Task item -> Across the data below, count every line where the string "CHARTER" appears. Answer with the number alone.

[Stored records]
>>

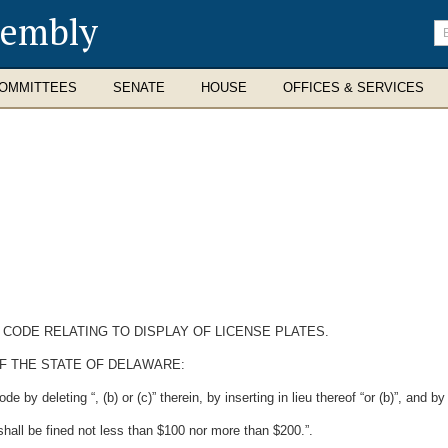
sembly
En
se
te
OMMITTEES
SENATE
HOUSE
OFFICES & SERVICES
 CODE RELATING TO DISPLAY OF LICENSE PLATES.
F THE STATE OF DELAWARE:
by deleting “, (b) or (c)” therein, by inserting in lieu thereof “or (b)”, and by
shall be fined not less than $100 nor more than $200.”.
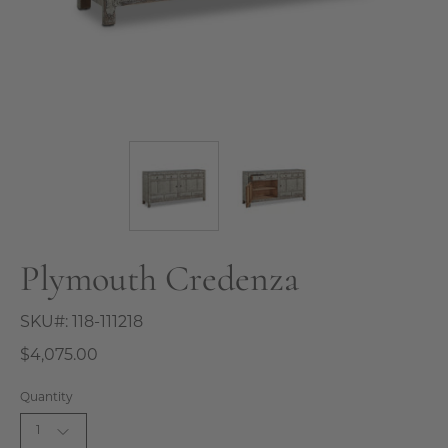
Plymouth Credenza
SKU#:
118-111218
$4,075.00
Quantity
1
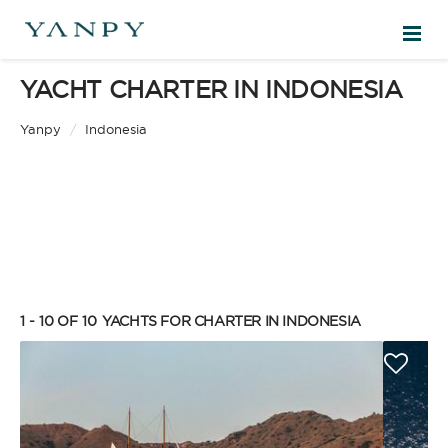
YACHT CHARTER IN INDONESIA
DESTINATIONS
Yanpy
/
Indonesia
EXPERIENCES
FREE QUOTE
EN
1 - 10 OF 10
YACHTS FOR CHARTER IN INDONESIA
SIGN IN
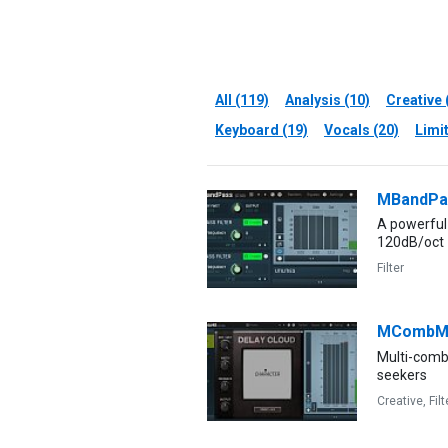
All (119)
Analysis (10)
Creative 
Keyboard (19)
Vocals (20)
Limit
MBandPa
A powerful 
120dB/oct
Filter
MCombM
Multi-comb 
seekers
Creative,
Filt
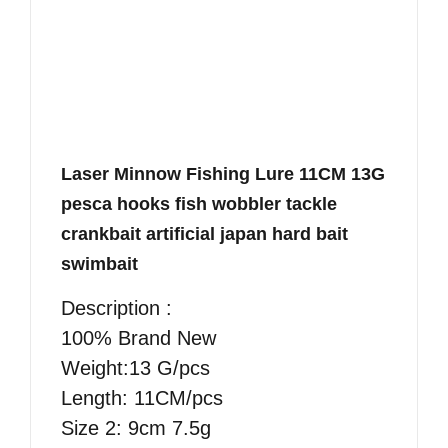
Laser Minnow Fishing Lure 11CM 13G
pesca hooks fish wobbler tackle
crankbait artificial japan hard bait
swimbait
Description :
100% Brand New
Weight:13 G/pcs
Length: 11CM/pcs
Size 2: 9cm 7.5g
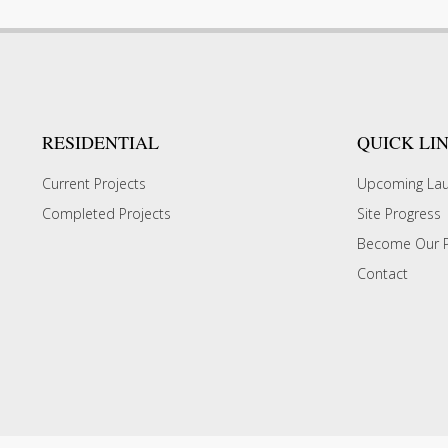
RESIDENTIAL
QUICK LI
Current Projects
Upcoming La
Completed Projects
Site Progress
Become Our P
Contact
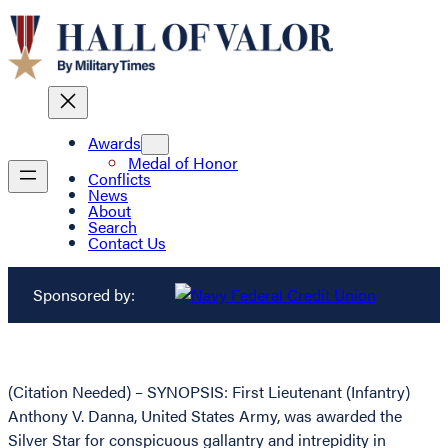
Awards
Medal of Honor
Conflicts
News
About
Search
Contact Us
Sponsored by:
(Citation Needed) – SYNOPSIS: First Lieutenant (Infantry)
Anthony V. Danna, United States Army, was awarded the
Silver Star for conspicuous gallantry and intrepidity in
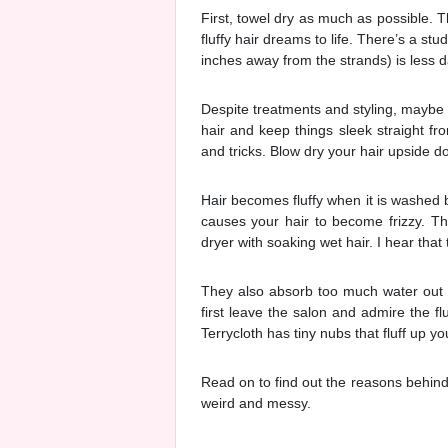
First, towel dry as much as possible. T
fluffy hair dreams to life. There’s a s
inches away from the strands) is less 
Despite treatments and styling, maybe y
hair and keep things sleek straight fr
and tricks. Blow dry your hair upside d
Hair becomes fluffy when it is washed b
causes your hair to become frizzy. Th
dryer with soaking wet hair. I hear that t
They also absorb too much water out 
first leave the salon and admire the fl
Terrycloth has tiny nubs that fluff up yo
Read on to find out the reasons behind 
weird and messy.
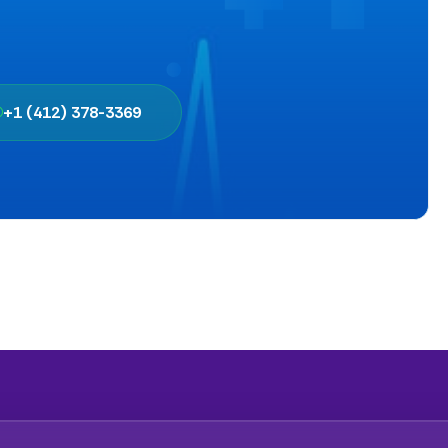
+1 (412) 378-3369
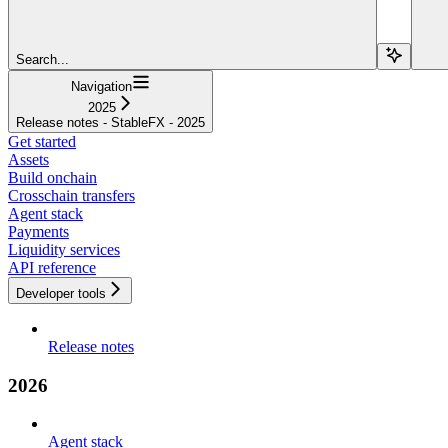
Search...
Navigation
2025
Release notes - StableFX - 2025
Get started
Assets
Build onchain
Crosschain transfers
Agent stack
Payments
Liquidity services
API reference
Developer tools
Release notes
2026
Agent stack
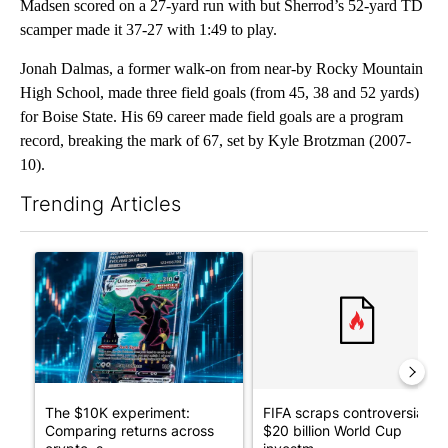
Madsen scored on a 27-yard run with but Sherrod’s 52-yard TD
scamper made it 37-27 with 1:49 to play.
Jonah Dalmas, a former walk-on from near-by Rocky Mountain
High School, made three field goals (from 45, 38 and 52 yards)
for Boise State. His 69 career made field goals are a program
record, breaking the mark of 67, set by Kyle Brotzman (2007-
10).
Trending Articles
The following is a list of the most commented articles in the last 7
A trending article titled "The $10K experiment: Comparing retu
A trending article titled "FI
The $10K experiment:
FIFA scraps controversial
Comparing returns across
$20 billion World Cup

<<

Response area -> 2